SCF ubiquitin ligases in the maintenance of genome stability

Abstract

In response to genotoxic stress, eukaryotic cells activate the DNA damage response (DDR), a series of pathways that coordinate cell cycle arrest and DNA repair to prevent deleterious mutations. In addition, cells possess checkpoint mechanisms that prevent aneuploidy by regulating the number of centrosomes and spindle assembly. Among these mechanisms, ubiquitin-mediated degradation of key proteins has an important role in the regulation of the DDR, centrosome duplication and chromosome segregation. This review discusses the functions of a group of ubiquitin ligases, the SCF (SKP1-CUL1-F-box protein) family, in the maintenance of genome stability. Given that general proteasome inhibitors are currently used as anticancer agents, a better understanding of the ubiquitylation of specific targets by specific ubiquitin ligases may result in improved cancer therapeutics.

Figure 1. The SCF complex

The SCF (SKP1/CUL1/F-box protein) complexes are assembled using a CUL1 scaffold. CUL1 recruits an E2 ubiquitin conjugating enzyme through RBX1. Substrates are recruited to the complex by SKP1 and a variable F-box protein that determines substrate specificity.

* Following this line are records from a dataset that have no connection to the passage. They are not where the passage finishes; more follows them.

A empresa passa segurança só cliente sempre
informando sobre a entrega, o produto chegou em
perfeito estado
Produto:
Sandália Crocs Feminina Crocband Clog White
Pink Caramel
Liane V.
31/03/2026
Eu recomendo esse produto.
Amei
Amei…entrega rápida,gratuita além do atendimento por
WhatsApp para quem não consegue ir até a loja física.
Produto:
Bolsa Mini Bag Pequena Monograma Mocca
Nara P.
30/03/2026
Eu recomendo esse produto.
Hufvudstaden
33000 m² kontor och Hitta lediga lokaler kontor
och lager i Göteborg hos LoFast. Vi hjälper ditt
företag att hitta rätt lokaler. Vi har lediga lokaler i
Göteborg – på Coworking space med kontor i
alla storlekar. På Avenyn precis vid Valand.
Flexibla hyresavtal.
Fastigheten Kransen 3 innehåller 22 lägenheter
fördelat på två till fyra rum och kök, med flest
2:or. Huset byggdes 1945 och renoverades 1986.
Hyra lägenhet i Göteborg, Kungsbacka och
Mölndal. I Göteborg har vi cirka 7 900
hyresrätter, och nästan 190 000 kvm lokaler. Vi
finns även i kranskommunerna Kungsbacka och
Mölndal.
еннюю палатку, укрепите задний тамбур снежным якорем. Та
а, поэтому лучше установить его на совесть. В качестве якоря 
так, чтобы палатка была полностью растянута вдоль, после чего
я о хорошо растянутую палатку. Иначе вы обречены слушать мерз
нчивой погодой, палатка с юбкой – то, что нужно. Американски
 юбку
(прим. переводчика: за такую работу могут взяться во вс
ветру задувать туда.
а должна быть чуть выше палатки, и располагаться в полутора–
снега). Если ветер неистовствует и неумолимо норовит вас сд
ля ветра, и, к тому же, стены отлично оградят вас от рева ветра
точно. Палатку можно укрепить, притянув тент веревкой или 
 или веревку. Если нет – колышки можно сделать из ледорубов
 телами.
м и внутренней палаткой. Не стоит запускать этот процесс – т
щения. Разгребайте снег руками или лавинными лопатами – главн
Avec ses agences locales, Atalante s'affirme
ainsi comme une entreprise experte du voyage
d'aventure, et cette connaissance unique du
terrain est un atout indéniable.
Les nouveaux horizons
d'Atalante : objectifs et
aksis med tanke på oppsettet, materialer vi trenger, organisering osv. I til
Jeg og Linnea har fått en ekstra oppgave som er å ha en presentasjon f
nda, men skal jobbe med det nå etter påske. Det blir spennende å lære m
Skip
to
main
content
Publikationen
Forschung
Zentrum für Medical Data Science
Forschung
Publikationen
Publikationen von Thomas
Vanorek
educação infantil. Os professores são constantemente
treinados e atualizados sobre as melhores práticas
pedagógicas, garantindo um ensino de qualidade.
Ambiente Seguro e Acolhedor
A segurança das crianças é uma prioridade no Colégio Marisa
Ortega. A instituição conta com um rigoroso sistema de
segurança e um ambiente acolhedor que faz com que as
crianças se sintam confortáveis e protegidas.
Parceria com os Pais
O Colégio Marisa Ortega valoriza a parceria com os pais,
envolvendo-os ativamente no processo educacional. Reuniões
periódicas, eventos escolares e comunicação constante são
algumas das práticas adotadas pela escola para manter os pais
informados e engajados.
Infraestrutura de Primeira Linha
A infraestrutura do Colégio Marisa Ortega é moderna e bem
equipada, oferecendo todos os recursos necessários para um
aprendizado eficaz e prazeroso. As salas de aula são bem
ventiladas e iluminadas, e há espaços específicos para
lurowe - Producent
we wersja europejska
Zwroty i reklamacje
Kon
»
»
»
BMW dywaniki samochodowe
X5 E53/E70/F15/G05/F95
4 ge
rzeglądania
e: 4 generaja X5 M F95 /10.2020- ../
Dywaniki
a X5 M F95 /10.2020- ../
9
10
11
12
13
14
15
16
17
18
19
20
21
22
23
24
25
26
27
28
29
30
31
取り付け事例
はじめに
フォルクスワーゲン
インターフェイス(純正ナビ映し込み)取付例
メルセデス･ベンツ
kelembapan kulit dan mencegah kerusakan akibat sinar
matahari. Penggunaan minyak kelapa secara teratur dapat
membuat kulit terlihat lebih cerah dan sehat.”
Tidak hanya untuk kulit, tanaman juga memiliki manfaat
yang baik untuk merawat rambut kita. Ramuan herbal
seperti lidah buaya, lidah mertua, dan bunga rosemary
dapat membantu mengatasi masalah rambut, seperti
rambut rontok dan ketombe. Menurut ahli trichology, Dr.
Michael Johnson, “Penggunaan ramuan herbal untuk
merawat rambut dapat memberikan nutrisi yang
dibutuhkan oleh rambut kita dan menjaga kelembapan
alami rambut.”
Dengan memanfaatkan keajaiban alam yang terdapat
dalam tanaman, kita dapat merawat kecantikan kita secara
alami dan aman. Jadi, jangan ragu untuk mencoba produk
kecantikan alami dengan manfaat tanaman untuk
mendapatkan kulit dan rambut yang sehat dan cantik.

Figure 2. β-TRCP and the DNA damage response

(a) β-TRCP typically recognizes substrate degrons containing DSGxxS motifs, in which certain serines or threonines are phosphorylated (bold). Most substrates (such as β-catenin, IκBα, and claspin) contain the consensus motif, whereas other substrates (such as Bora and WEE1) have variant motifs. CDC25A is recognized through an alternate phospho-degron. The three initial residues shown, SSE, represent the priming kinase site for CDC25A and are not part of the true degron that dictates binding to β-TRCP. (b) The F-box protein β-TRCP controls DNA damage-induced cell cycle arrest, cessation of DNA damage signaling, and recovery from cell cycle arrest. β-TRCP leads to the degradation of CDC25A (a CDK1 activator) in a CHK1-dependent manner. Upon removal of genotoxic stress, Claspin (a co-activator for ATR-mediated phosphorylation of CHK1) and WEE1 are degraded in a β-TRCP- and PLK1-dependent manner to stop DNA damage signaling and allow exit from cell cycle arrest. Thus, β-TRCP is involved in DNA damage-induced cell cycle arrest (through CDC25 degradation), the cessation of DNA damage signaling (through CHK1 inhibition by Claspin degradation), and the recovery from DNA damage (via degradation of WEE1) through a feedback loop involving the regulation of multiple kinases. Notably, the key kinases for β-TRCP substrate degradation, CHK1 and PLK1, are also regulated by β-TRCP through the degradation of their activators (Claspin and Bora, respectively).

Figure 3. SCF ubiquitin ligases in centriole duplication and chomosome segregation

(a) PLK4, SAS6, and CP110 are SCF substrates that are required for centrosome duplication. PLK4 is targeted by β-TRCP; SAS6 is targeted by FBXW5; and CP110 is targeted by cyclin F. Further regulation of FBXW5 is provided by APC/C-mediated degradation. PLK4 has additional substrates, including FBXW5, which may also affect centrosome duplication. (b) REST, which controls the spindle assembly checkpoint (SAC) through transcriptional regulation of MAD2, is also targeted by β-TRCP.